Melni sighed. “My house is too small for five.”
“Which is why,” he said without glancing up, “you will be staying at the Hotel International.”
It was a state-owned hotel on the coast, primarily used for visiting politicians and their staff. The hotel was well appointed, with great views of Flat Bay and the ocean beyond. Every room was monitored, every word recorded. It was better than a prison cell, but only just. Wondering when she’d be allowed to visit her own home, or seek out her sister, Melni scribbled her signature for the sack of items and followed her new family out into the middle span of the old bridge, which served as a walkway from the northern High End to the southern Low End.
A reinforced cruiser awaited her, in the sand coloration of the Army. Melni spent the drive along the edge of Riv Dimont watching her true home blur past. For all her internal complaining while in Combra, it somehow seemed more like home to her now than this place. So much color here, so much noise. It smelled terrible. Kids in filthy rags ran up and down the narrow, crowded streets. Almost everyone was on foot. Exposed pipes and the occasional power line crisscrossed above. Compared to the gleaming world Valix was building, this place felt half a world and half a century away. Finally the squeaky old vehicle turned and dropped into the maze of hundred-year-old apartment towers and street-level shops that made up most of the city.

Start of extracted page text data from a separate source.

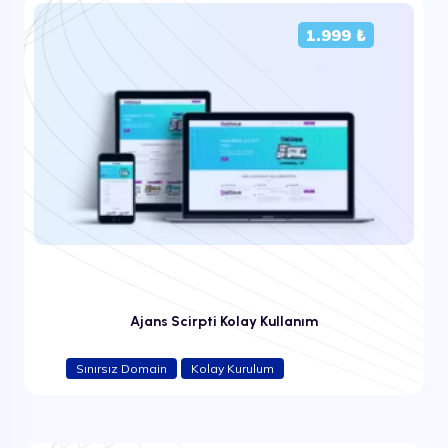
1.999 ₺
Ajans Scirpti Kolay Kullanım
Sınırsız Domain
Kolay Kurulum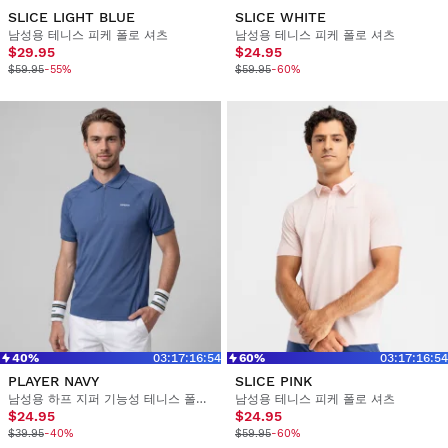
SLICE LIGHT BLUE
SLICE WHITE
남성용 테니스 피케 폴로 셔츠
남성용 테니스 피케 폴로 셔츠
$29.95
$24.95
$59.95
-55%
$59.95
-60%
40%
03
:
17
:
16
:
54
60%
03
:
17
:
16
:
54
PLAYER NAVY
SLICE PINK
남성용 하프 지퍼 기능성 테니스 폴로 셔츠
남성용 테니스 피케 폴로 셔츠
$24.95
$24.95
$39.95
-40%
$59.95
-60%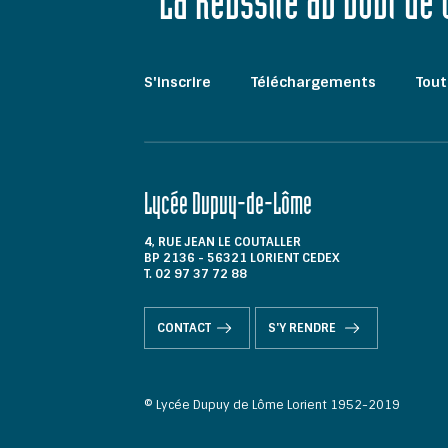
"La Réussite au bout de
S'inscrire
Téléchargements
Tout
Lycée Dupuy-de-Lôme
4, RUE JEAN LE COUTALLER
BP 2136 - 56321 LORIENT CEDEX
T. 02 97 37 72 88
CONTACT
S'Y RENDRE
© Lycée Dupuy de Lôme Lorient 1952-2019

The Sun blinded and baked relentlessly. No one seemed in a hurry to get anywhere, or happy with the prospect of facing another day. Errand runners dawdled along on their signature white bicycles.
By the time the carrier thundered up to the Hotel International’s staff entrance her shirt was soaked with sweat and her mood as sour as Combran grapes. A porter greeted them and, after being momentarily flustered by her desoa looks and her four armed escorts, led Melni to a rather incredible suite of rooms on the top floor overlooking the ocean. To her at least it seemed the type of place a head of state would be afforded, and for a moment her mood brightened. Perhaps she was not the pariah after all. This thought lasted until the s
ober realization that her four new best friends would be staying here with her, with the bedroom assigned to Melni at the back farthest from the exit. And the room, so high up, offered zero chance of escape by scaling the outside wall.

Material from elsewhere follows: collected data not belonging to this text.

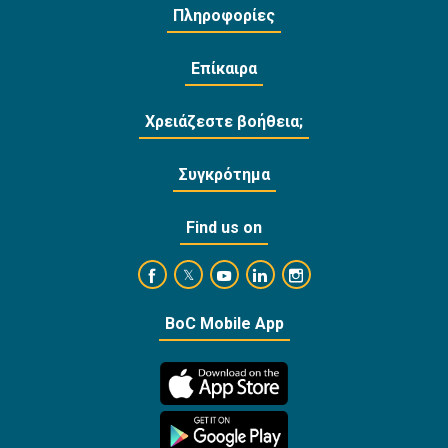
Πληροφορίες
Επίκαιρα
Χρειάζεστε βοήθεια;
Συγκρότημα
Find us on
https://www.facebook.com/BankofCyprusOffi
https://www.youtube.com/user/Ba
https://www.linkedin.com/
https://www.instagra
https://twitter.com/bankofcyprus_
BoC Mobile App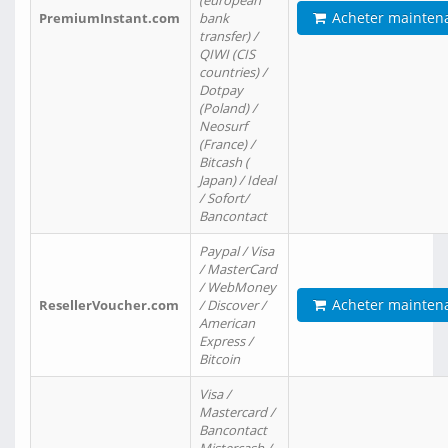
(european
Acheter mainten
PremiumInstant.com
bank
transfer) /
QIWI (CIS
countries) /
Dotpay
(Poland) /
Neosurf
(France) /
Bitcash (
Japan) / Ideal
/ Sofort/
Bancontact
Paypal / Visa
/ MasterCard
/ WebMoney
Acheter mainten
ResellerVoucher.com
/ Discover /
American
Express /
Bitcoin
Visa /
Mastercard /
Bancontact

Melni decided to make the most of it. She threw open the windows to let in the sweet ocean air, heat be damned, then went to the communal lav. After a long shower, first hot then cold, she tapped hospitality and ordered lunch: eggs fried with sea salt, a basket of toasted brown bread with seasonal jam, leaf salad dusted with tree nuts, plus juice and a whole pot of strong, spicy cham. Cuisine shunned by every mealhouse in Combra on principle.

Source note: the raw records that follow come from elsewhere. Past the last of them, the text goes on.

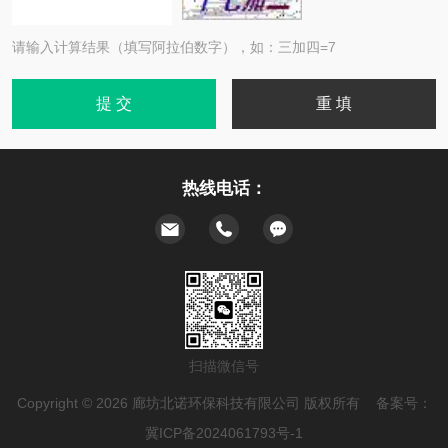
请输入计算结果（填写阿拉伯数字），如：三加四=7
热线电话：
扫描微信号
Copyright © 2026 廊坊北诺环保科技有限公司 版权所有 备案号：
冀ICP备2024061793号-1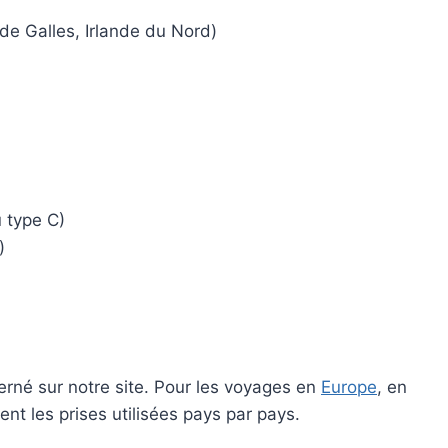
de Galles, Irlande du Nord)
 type C)
)
cerné sur notre site. Pour les voyages en
Europe
, en
ent les prises utilisées pays par pays.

She ate slowly, sipped her cham on the balcony to the concert of waves crashing below, then slept. The sheets were stiff and smelled of flowers, the mattress deep and soft in the Southern style. She’d missed that comfort while abroad, had complained about it to herself on countless occasions. Now she found the opposite to be the truth. The North, with their thin, stiff sleeping pads, had the better idea. This bed felt as if it wanted to swallow her.
Still, she found sleep.
—
Activity outside woke her at sunset. Wrapped in a soft robe, Melni moved to the balcony and simply watched and listened. The beach below was separated from the city by a long boardwalk. Hundreds of people strolled its length in the warm glow of the setting son. Couples arm in arm. Families with giggling children. The wealthy, here on the coast. Not a desoa among them, most likely. She wondered if their mood was in ignorance of the stand-off with the North, or because of it.
She sat on the balcony until her weariness returned. It didn’t take long. Melni stood and turned her back on the world. She went to the welcoming bed, lay down, and slept again. Wonderful, dreamless sleep. In the heat of the morning she’d kicked away her blankets and robe, waking naked and sticky with sweat almost five hours later. Humidity and heat, she’d forgotten what a burden they could be. Funny how the nostalgic mind edited out such details.